_What you are asked to do_: Pictures excluded, reproduce exactly the lines below from the one with "OFFICE DE TOURISME" through the one with "O presidente da", both included.

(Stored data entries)
- Opening Delimiter -

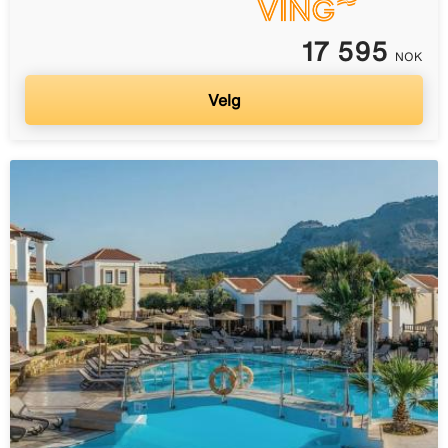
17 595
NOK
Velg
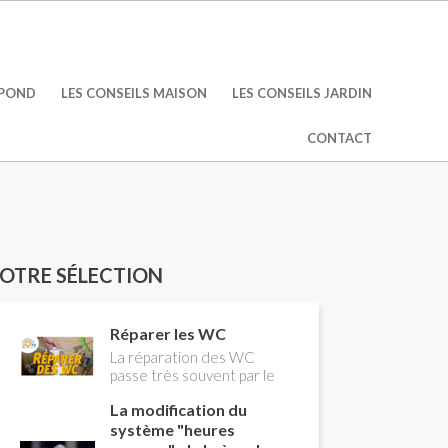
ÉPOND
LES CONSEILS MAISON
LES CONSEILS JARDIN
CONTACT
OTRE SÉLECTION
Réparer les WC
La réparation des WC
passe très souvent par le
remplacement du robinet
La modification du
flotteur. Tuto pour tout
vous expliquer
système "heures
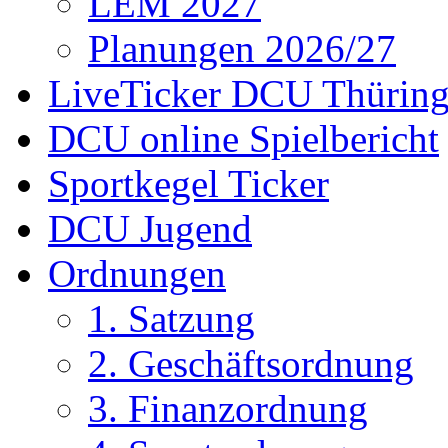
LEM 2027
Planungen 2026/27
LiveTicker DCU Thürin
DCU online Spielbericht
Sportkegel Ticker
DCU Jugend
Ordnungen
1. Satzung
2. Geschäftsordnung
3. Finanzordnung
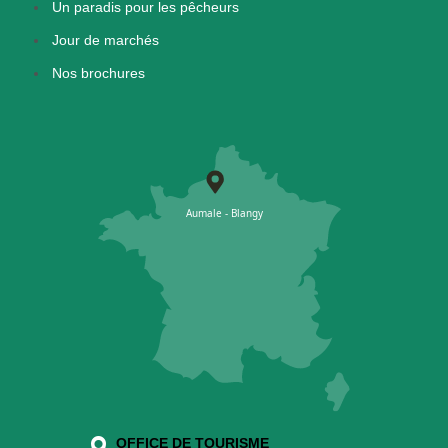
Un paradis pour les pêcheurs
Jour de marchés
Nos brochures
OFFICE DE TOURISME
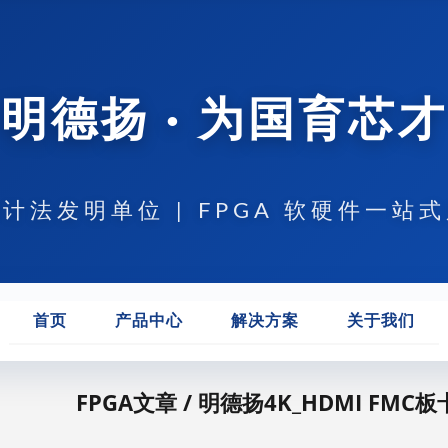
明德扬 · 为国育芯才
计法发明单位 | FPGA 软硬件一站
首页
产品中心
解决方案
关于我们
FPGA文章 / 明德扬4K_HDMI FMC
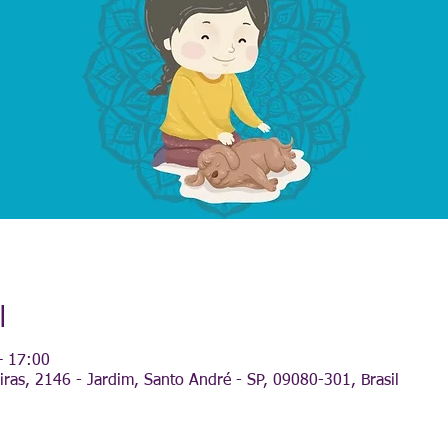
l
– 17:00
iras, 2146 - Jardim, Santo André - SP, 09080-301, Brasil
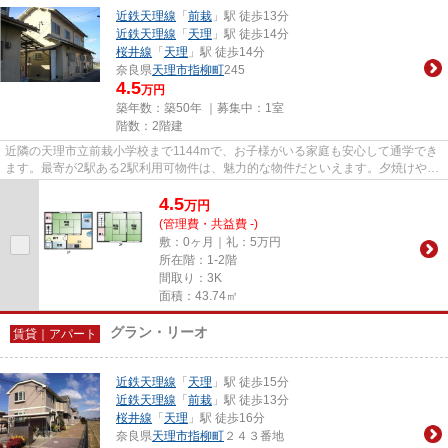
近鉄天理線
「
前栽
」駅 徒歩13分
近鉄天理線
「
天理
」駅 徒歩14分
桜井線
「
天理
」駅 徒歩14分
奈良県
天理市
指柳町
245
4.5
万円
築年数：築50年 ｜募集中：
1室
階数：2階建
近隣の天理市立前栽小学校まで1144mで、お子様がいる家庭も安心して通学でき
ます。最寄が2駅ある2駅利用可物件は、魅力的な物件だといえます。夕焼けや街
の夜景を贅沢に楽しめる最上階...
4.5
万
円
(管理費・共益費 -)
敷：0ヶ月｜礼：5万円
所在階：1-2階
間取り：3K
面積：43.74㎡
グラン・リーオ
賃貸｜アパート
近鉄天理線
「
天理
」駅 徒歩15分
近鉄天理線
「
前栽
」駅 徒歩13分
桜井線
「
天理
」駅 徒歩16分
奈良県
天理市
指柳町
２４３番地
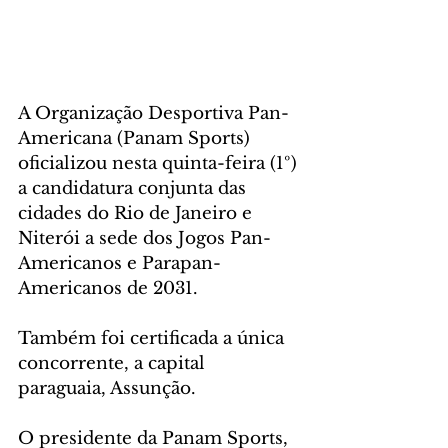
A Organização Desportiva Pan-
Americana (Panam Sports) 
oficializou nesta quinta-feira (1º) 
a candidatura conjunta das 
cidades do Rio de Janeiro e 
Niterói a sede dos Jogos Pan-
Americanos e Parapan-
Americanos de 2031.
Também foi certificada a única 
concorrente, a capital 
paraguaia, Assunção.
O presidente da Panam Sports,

- Closing Delimiter -
- Opening Delimiter -

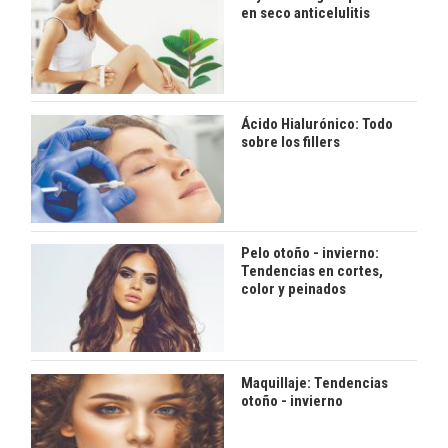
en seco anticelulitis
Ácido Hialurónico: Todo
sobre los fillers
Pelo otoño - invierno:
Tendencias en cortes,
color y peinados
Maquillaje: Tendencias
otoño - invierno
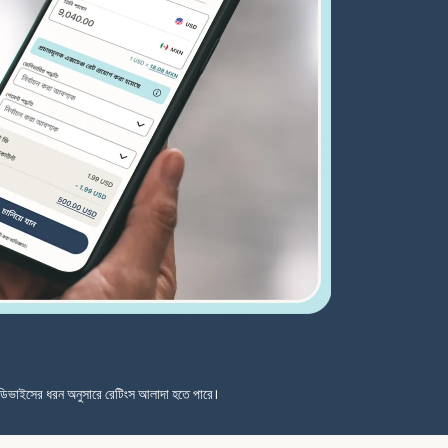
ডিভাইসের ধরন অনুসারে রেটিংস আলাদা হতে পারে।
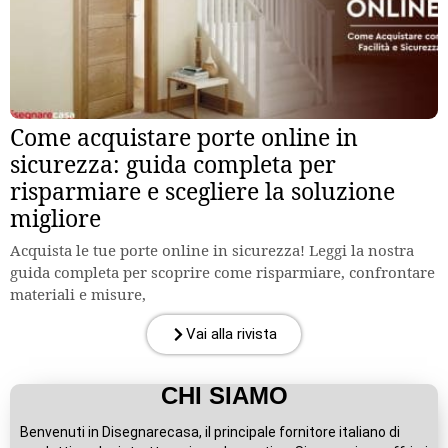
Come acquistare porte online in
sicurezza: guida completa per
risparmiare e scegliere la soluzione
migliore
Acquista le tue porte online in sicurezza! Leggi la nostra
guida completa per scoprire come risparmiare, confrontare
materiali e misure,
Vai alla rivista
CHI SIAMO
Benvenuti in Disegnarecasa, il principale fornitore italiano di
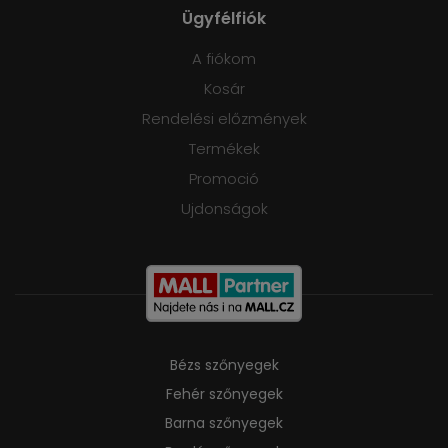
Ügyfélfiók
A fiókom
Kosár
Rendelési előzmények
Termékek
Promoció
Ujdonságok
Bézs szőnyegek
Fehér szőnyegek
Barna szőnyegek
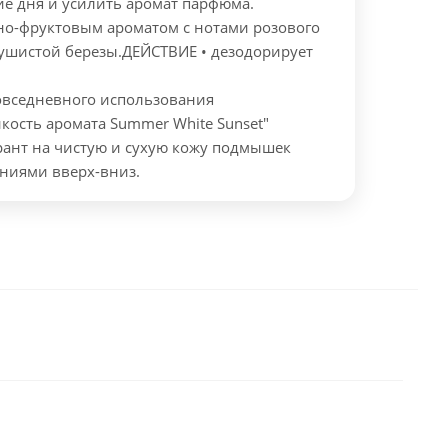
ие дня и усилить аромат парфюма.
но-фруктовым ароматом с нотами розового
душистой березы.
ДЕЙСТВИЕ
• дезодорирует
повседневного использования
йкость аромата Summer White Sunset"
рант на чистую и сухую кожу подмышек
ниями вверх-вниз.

- Closing Delimiter -

_Answer to the problem_:
OFFICE DE TOURISME
明德扬 · 为国育芯才
计法发明单位 | FPGA 软硬件一站
首页
产品中心
解决方案
关于我们
FPGA文章 / 明德扬4K_HDMI FMC
l
– 17:00
iras, 2146 - Jardim, Santo André - SP, 09080-301, Brasil
近鉄天理線
「
前栽
」駅 徒歩13分
近鉄天理線
「
天理
」駅 徒歩14分
桜井線
「
天理
」駅 徒歩14分
奈良県
天理市
指柳町
245
4.5
万円
築年数：築50年 ｜募集中：
1室
階数：2階建
近隣の天理市立前栽小学校まで1144mで、お子様がいる家庭も安心して通学でき
ます。最寄が2駅ある2駅利用可物件は、魅力的な物件だといえます。夕焼けや街
の夜景を贅沢に楽しめる最上階...
4.5
万
円
(管理費・共益費 -)
敷：0ヶ月｜礼：5万円
所在階：1-2階
間取り：3K
面積：43.74㎡
グラン・リーオ
賃貸｜アパート
近鉄天理線
「
天理
」駅 徒歩15分
近鉄天理線
「
前栽
」駅 徒歩13分
桜井線
「
天理
」駅 徒歩16分
奈良県
天理市
指柳町
２４３番地
A Organização Desportiva Pan-
Americana (Panam Sports) 
oficializou nesta quinta-feira (1º) 
a candidatura conjunta das 
cidades do Rio de Janeiro e 
Niterói a sede dos Jogos Pan-
Americanos e Parapan-
Americanos de 2031.
Também foi certificada a única 
concorrente, a capital 
paraguaia, Assunção.
O presidente da Panam Sports,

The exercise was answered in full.